Class Action Suit Against OpenAI Underscores Valuable Property Right Consumers Hold in Their Personal Data

“[T]his legal interest could be vindicated by the Northern California district court if it were to order OpenAI to pay a ‘data dividend’ to consumers during the period of misappropriated use.”

On June 28, a group of 16 individuals filed a class action complaint in the Northern District of California against generative artificial intelligence (GAI) developer OpenAI on several alleged violations of federal and state law on privacy, unfair business practices and computer fraud. The class action lawsuit’s discussion on property interests in consumer data underscores the intellectual property issues that have arisen since the advent of generative AI platforms like ChatGPT, which scrapes personal data and IP-protected material to train its GAI systems.

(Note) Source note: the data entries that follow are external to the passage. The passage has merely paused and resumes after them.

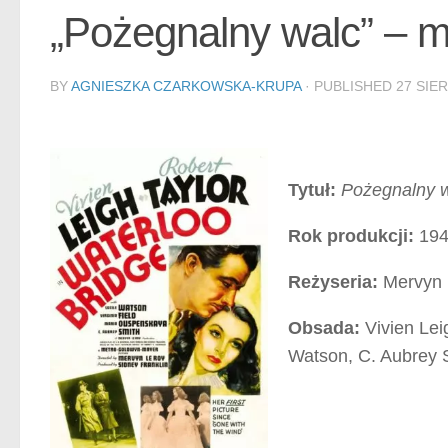
„Pożegnalny walc” – mi
BY
AGNIESZKA CZARKOWSKA-KRUPA
· PUBLISHED
27 SIER
Tytuł:
Pożegnalny 
Rok produkcji:
194
Reżyseria:
Mervyn
Obsada:
Vivien Leig
Watson, C. Aubrey 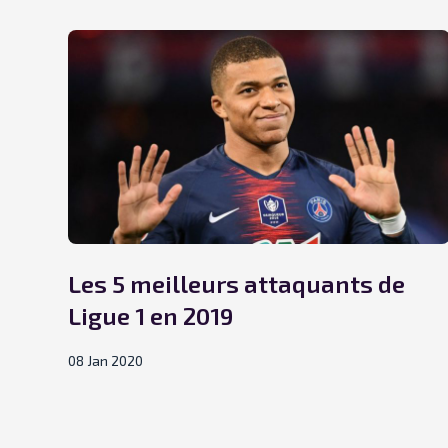
Les 5 meilleurs attaquants de
Ligue 1 en 2019
08 Jan 2020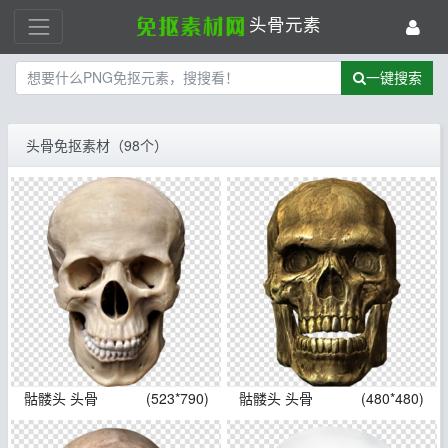
头骨元素
一键搜索
头骨免抠素材（98个）
骷髅头 头骨
(523*790)
骷髅头 头骨
(480*480)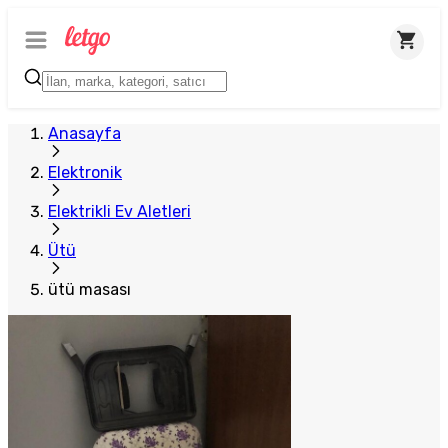
Anasayfa
Elektronik
Elektrikli Ev Aletleri
Ütü
ütü masası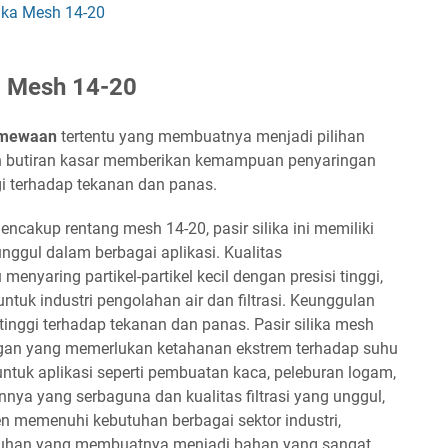
ika Mesh 14-20
a Mesh 14-20
imewaan
tertentu yang membuatnya menjadi pilihan
an butiran kasar memberikan kemampuan penyaringan
gi terhadap tekanan dan panas.
ncakup rentang mesh 14-20, pasir silika ini memiliki
ggul dalam berbagai aplikasi. Kualitas
enyaring partikel-partikel kecil dengan presisi tinggi,
ntuk industri pengolahan air dan filtrasi. Keunggulan
tinggi terhadap tekanan dan panas. Pasir silika mesh
gan yang memerlukan ketahanan ekstrem terhadap suhu
untuk aplikasi seperti pembuatan kaca, peleburan logam,
ya yang serbaguna dan kualitas filtrasi yang unggul,
en memenuhi kebutuhan berbagai sektor industri,
gguhan yang membuatnya menjadi bahan yang sangat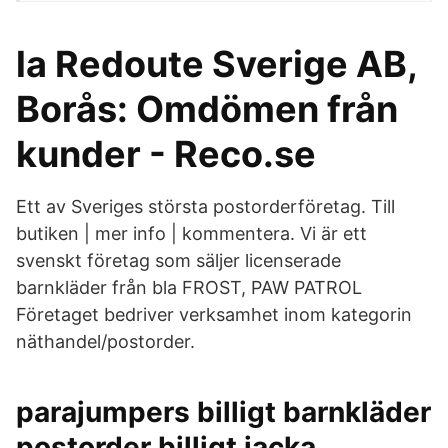
la Redoute Sverige AB,
Borås: Omdömen från
kunder - Reco.se
Ett av Sveriges största postorderföretag. Till
butiken | mer info | kommentera. Vi är ett
svenskt företag som säljer licenserade
barnkläder från bla FROST, PAW PATROL
Företaget bedriver verksamhet inom kategorin
näthandel/postorder.
parajumpers billigt barnkläder
postorder billigt jacka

OpenAI’s Shift to Profit Model Based on Unauthorized Use of Consumer Personal Data

Although OpenAI was founded in 2015 as a nonprofit research facility to advance AI research for society as a whole, the individual plaintiffs allege that a $1 billion investment from Microsoft in 2019, followed by a $10 billion follow-up investment earlier this year, has shifted OpenAI’s organizational structure in concerning ways. The plaintiffs further allege that much of this new profit model is supported by secret web-scraping activities that pull data from copyrighted content, including writings and images, and user’s social media posts.

In discussing the property and privacy rights at issue, the class action plaintiffs draw parallels between ChatGPT’s web-scraping activities and those of facial recognition firm Clearview AI, which entered a settlement last May to terminate a lawsuit alleging that its web-scraping violated Illinois’ biometric privacy law. This lawsuit also pushed Clearview AI to register as a data broker in at least California and Vermont; OpenAI registering as such would enable consumers in those states to opt out of its data collection practices.

OpenAI’s data scraping activities arguably violate the property right that U.S. consumers hold in their personal data, a premise which U.S. courts have acknowledged in rulings like the Northern District of California’s 2021 decision in Calhoun v. Google. The plaintiffs allege that the personal information of most Internet users can be valued at anywhere from $15 to $40 per person, and the value of an individual’s online identity can increase to $1,200 when sold on the dark web.

Court-Ordered Data Dividend Could Vindicate Violation of Consumers’ Data Rights

The Ninth Circuit, the appellate court for the Northern District of California, has also found that California law recognizes a legal interest in profits unjustly earned from the misappropriation of personal data in In re: Facebook, Inc. Internet Tracking Litigation (2020). The plaintiffs argue that this legal interest could be vindicated by the Northern California district court if it were to order OpenAI to pay a “data dividend” to consumers during the period of misappropriated use. At least, OpenAI should pay a fair market value determinable by expert testimony submitted at trial.

The plaintiffs in the class action suit also allege that OpenAI’s web-scraping activities violate important privacy interests protected by law, the plaintiffs argue. OpenAI’s collection of personal information was carried on in secret, preventing at least California citizens from exercising their statutory rights to request deletion of their personal data. The plaintiffs further allege that OpenAI’s use of personal data aggregation to attract multi-billion dollar investments from Microsoft qualifies as the sale of personal data that, according to legislative history leading up to 2020’s enactment of the California Privacy Rights Act, Californians have the right to control.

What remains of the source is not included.